The picture above shot up on my phone a couple nights ago from likewise independent flatbedder Joe Bielucki, who noted he’d met the rig’s owner some time back and had been impressed with owner-operator Alex Prifti’s back-to-basics approach (old-school as a general rule) and clear aptitude for success in trucking.
Prifti went out with his authority and a step deck earlier this year after some years of experience hauling frameless dump around the lower 48, close to the opposite of Bielucki’s typical, mostly-within-100-air-miles short-haul steel runs in and around his Connecticut home base. (About which, a little more later.)
Ultimately, the two — more than 20 years separating the elder Bielucki, who’s in his early 50s, from 1986-born Prifti — became friends talking at some of the antique truck shows and other times their paths crossed.

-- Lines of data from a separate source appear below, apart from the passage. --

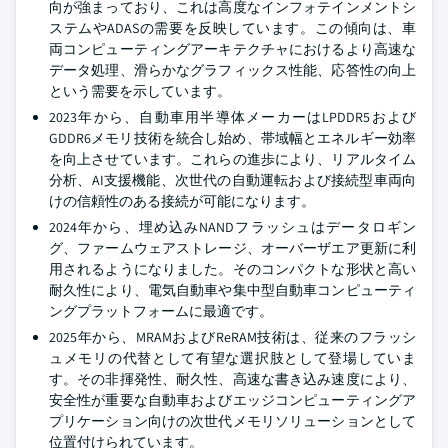
向が強まっており、これは高度なインフォテインメントシ
ステムやADASの需要を反映しています。この傾向は、車
両コンピューティングアーキテクチャにおけるより高速な
データ処理、滑らかなグラフィックス性能、応答性の向上
という需要を示しています。
2023年から、自動車用半導体メーカーはLPDDR5および
GDDR6メモリ技術を統合し始め、帯域幅とエネルギー効率
を向上させています。これらの進歩により、リアルタイム
分析、AI支援機能、次世代の自動運転および接続型車両向
けの信頼性のある接続が可能になります。
2024年から、埋め込みNANDフラッシュはデータロギン
グ、ファームウェアストレージ、オーバーザエア更新に利
用されるようになりました。そのコンパクトな形状と高い
耐久性により、電気自動車や集中型自動車コンピューティ
ングプラットフォームに最適です。
2025年から、MRAMおよびReRAM技術は、従来のフラッシ
ュメモリの代替として有望な選択肢として登場していま
す。その非揮発性、耐久性、高速な書き込み速度により、
安全性が重要な自動車およびエッジコンピューティングア
プリケーション向けの次世代メモリソリューションとして
位置付けられています。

Prifti told me a bit of the story behind the classic 359, with origins in Pennsylvania.
As for Bielucki, regular readers may well recall his tour through the sleep apnea engine — I wrote about Bielucki’s proactive step ahead of implementation of the National Registry of Certified Medical Examiners several years back. At that time, as he discovered through work with a sleep doc, he was in fact experiencing apnea and entered into CPAP treatment and focused on losing weight in hopes of mitigating the condition.
After later getting on a one-year re-up of his medical certification, often the reality for CDL holders who are using CPAP machines to treat apnea, Bielucki continued his efforts to lose weight to the point that, today, he says, he uses the machine no longer and is back to a two-year certification.
All of which proves, of course, it can be done, and his is not the only such story I’ve heard over the years.
Bielucki also got some good news in what “has been a weird year” for his flatbed business, he says, what with steel tariff announcements and implementation and ongoing shifts in freight patterns with steel coming into the Northeast from foreign and domestic mills, the latter of which Bielucki says have been churning out steel and moving it by rail and, soon for him, by barge. Some of those domestic mills — he spoke of one in particular in the Southeast — are getting “burned on the rail” costs and, next week, “the first barge is coming in with 75 loads,” ultimately bound for a facility to which he hauls.
Incoming copper, too, is moving to the water ultimately bound for a wire mill he says is cranking back up in his area, after scant activity since the 2008 crash. He may be trucking some of that from the New Haven port in the near future, too, he says.
As always, the times they just keep on a’changin’, eh?